TASK DETAILS »
All that is needed is an exact repetition of the lines from the one containing "Mask all regions of **stomach**." through the final line of the material, without pictures.

MATERIAL FOR THIS EXERCISE »
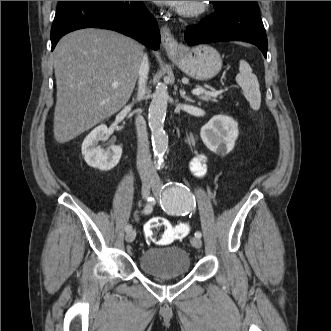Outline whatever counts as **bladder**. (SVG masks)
I'll list each match as a JSON object with an SVG mask.
<instances>
[{
	"mask_svg": "<svg viewBox=\"0 0 331 331\" xmlns=\"http://www.w3.org/2000/svg\"><path fill=\"white\" fill-rule=\"evenodd\" d=\"M138 261L140 269L153 278H180L191 269L189 254L176 244L145 249Z\"/></svg>",
	"mask_w": 331,
	"mask_h": 331,
	"instance_id": "31cf9c89",
	"label": "bladder"
}]
</instances>
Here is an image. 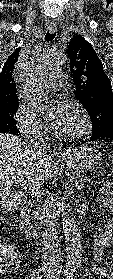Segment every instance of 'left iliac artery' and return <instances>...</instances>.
Listing matches in <instances>:
<instances>
[{"instance_id":"1","label":"left iliac artery","mask_w":113,"mask_h":279,"mask_svg":"<svg viewBox=\"0 0 113 279\" xmlns=\"http://www.w3.org/2000/svg\"><path fill=\"white\" fill-rule=\"evenodd\" d=\"M70 277H71V274L69 273V274H67V278H69L70 279Z\"/></svg>"}]
</instances>
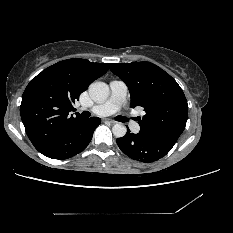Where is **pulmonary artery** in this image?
<instances>
[{"label":"pulmonary artery","mask_w":233,"mask_h":233,"mask_svg":"<svg viewBox=\"0 0 233 233\" xmlns=\"http://www.w3.org/2000/svg\"><path fill=\"white\" fill-rule=\"evenodd\" d=\"M110 95L108 99L98 105L93 106L90 110L92 113L99 116H106L120 110L128 93L127 85L121 80H112L109 84ZM126 122L130 128L138 133L140 131V124L137 120L125 117Z\"/></svg>","instance_id":"1"}]
</instances>
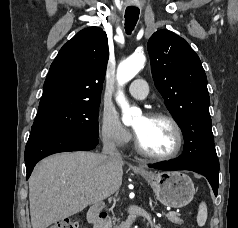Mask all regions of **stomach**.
I'll use <instances>...</instances> for the list:
<instances>
[{"mask_svg": "<svg viewBox=\"0 0 238 228\" xmlns=\"http://www.w3.org/2000/svg\"><path fill=\"white\" fill-rule=\"evenodd\" d=\"M152 187L157 199L165 206L181 208L194 198L195 189L191 178L181 172H145L138 171Z\"/></svg>", "mask_w": 238, "mask_h": 228, "instance_id": "obj_1", "label": "stomach"}]
</instances>
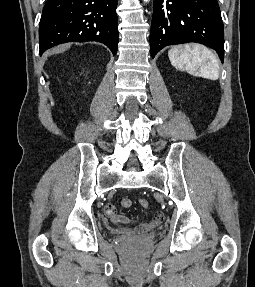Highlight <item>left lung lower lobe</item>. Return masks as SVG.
Segmentation results:
<instances>
[{
	"instance_id": "left-lung-lower-lobe-1",
	"label": "left lung lower lobe",
	"mask_w": 255,
	"mask_h": 287,
	"mask_svg": "<svg viewBox=\"0 0 255 287\" xmlns=\"http://www.w3.org/2000/svg\"><path fill=\"white\" fill-rule=\"evenodd\" d=\"M196 42L224 60V27L217 0H154L150 32L152 58L165 46Z\"/></svg>"
}]
</instances>
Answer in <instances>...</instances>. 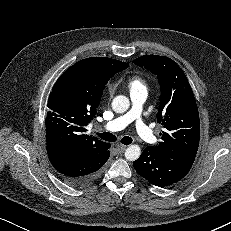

ANSWER SECTION »
Mask all regions of **stomach**.
I'll use <instances>...</instances> for the list:
<instances>
[{"mask_svg": "<svg viewBox=\"0 0 238 228\" xmlns=\"http://www.w3.org/2000/svg\"><path fill=\"white\" fill-rule=\"evenodd\" d=\"M152 187L157 199L165 206L181 208L194 198L195 189L191 178L181 172H145L138 171Z\"/></svg>", "mask_w": 238, "mask_h": 228, "instance_id": "obj_1", "label": "stomach"}]
</instances>
Highlight <item>left lung lower lobe</item>. Return masks as SVG.
Segmentation results:
<instances>
[{
	"instance_id": "left-lung-lower-lobe-1",
	"label": "left lung lower lobe",
	"mask_w": 255,
	"mask_h": 287,
	"mask_svg": "<svg viewBox=\"0 0 255 287\" xmlns=\"http://www.w3.org/2000/svg\"><path fill=\"white\" fill-rule=\"evenodd\" d=\"M196 42L224 60V27L217 0H154L150 32L152 58L165 46Z\"/></svg>"
}]
</instances>
Answer in <instances>...</instances>. 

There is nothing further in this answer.